Humanities & Social Sciences Communications (Jun 2023)
Inferring links in directed complex networks through feed forward loop motifs
Abstract
Abstract Complex networks are mathematical abstractions of real-world systems using sets of nodes and edges representing the entities and their interactions. Prediction of unknown interactions in such networks is a problem of interest in biology, sociology, physics, engineering, etc. Most complex networks exhibit the recurrence of subnetworks, called network motifs. Within the realm of social science, link prediction (LP) models are employed to model opinions, trust, privacy, rumor spreading in social media, academic and corporate collaborations, liaisons among lawbreakers, and human mobility resulting in contagion. We present an LP metric based on a motif in directed complex networks, called feed-forward loop (FFL). Unlike nearest neighbor-based metrics and machine learning-based techniques that gauge the likelihood of a link based on node similarity, the proposed approach leverages a known dichotomy in the motif distribution of directed networks.
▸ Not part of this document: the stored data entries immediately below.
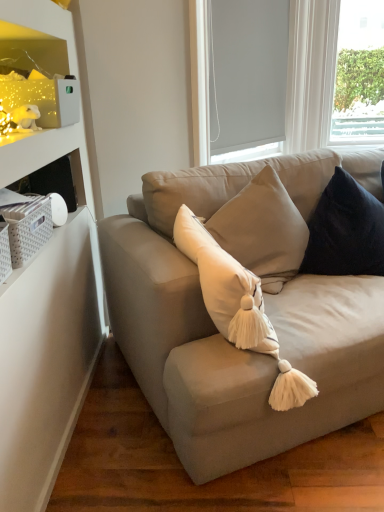 Question: Is white roller blind at upper center at the back of white matte window screen at upper right?

Choices:
 (A) no
 (B) yes

Answer: (B)

Question: Can you confirm if white matte window screen at upper right is bigger than white roller blind at upper center?

Choices:
 (A) yes
 (B) no

Answer: (B)

Question: From a real-world perspective, is white matte window screen at upper right physically below white roller blind at upper center?

Choices:
 (A) yes
 (B) no

Answer: (B)

Question: Is the depth of white matte window screen at upper right less than that of white roller blind at upper center?

Choices:
 (A) yes
 (B) no

Answer: (B)

Question: Considering the relative sizes of white matte window screen at upper right and white roller blind at upper center in the image provided, is white matte window screen at upper right thinner than white roller blind at upper center?

Choices:
 (A) no
 (B) yes

Answer: (B)

Question: Would you say white matte window screen at upper right is to the left or to the right of suede beige couch at center in the picture?

Choices:
 (A) right
 (B) left

Answer: (B)

Question: Looking at the image, does white matte window screen at upper right seem bigger or smaller compared to suede beige couch at center?

Choices:
 (A) small
 (B) big

Answer: (A)

Question: Considering their positions, is white matte window screen at upper right located in front of or behind suede beige couch at center?

Choices:
 (A) behind
 (B) front

Answer: (A)

Question: From the image's perspective, is white matte window screen at upper right positioned above or below suede beige couch at center?

Choices:
 (A) below
 (B) above

Answer: (B)

Question: Visually, is white roller blind at upper center positioned to the left or to the right of suede beige couch at center?

Choices:
 (A) right
 (B) left

Answer: (B)

Question: Is white roller blind at upper center bigger or smaller than suede beige couch at center?

Choices:
 (A) small
 (B) big

Answer: (A)

Question: Relative to suede beige couch at center, is white roller blind at upper center in front or behind?

Choices:
 (A) behind
 (B) front

Answer: (A)

Question: In terms of width, does white roller blind at upper center look wider or thinner when compared to suede beige couch at center?

Choices:
 (A) thin
 (B) wide

Answer: (A)

Question: In the image, is matte white shelf at upper left on the left side or the right side of white roller blind at upper center?

Choices:
 (A) right
 (B) left

Answer: (B)

Question: Considering the positions of matte white shelf at upper left and white roller blind at upper center in the image, is matte white shelf at upper left wider or thinner than white roller blind at upper center?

Complex networks are sparse, causing most nodes and their associated links to have low motif participation. Yet, due to intrinsic network motif-richness, few links participate in many distinct motif substructures. Thus, the FFL-based metric combines the presence and absence of motifs as a signature to outperform baseline metrics on ten directed social and biological network datasets. We conclude with the future of the FFL-based metric in dynamic network inference as well as its use in designing combined metrics using network motifs of varying orders as features.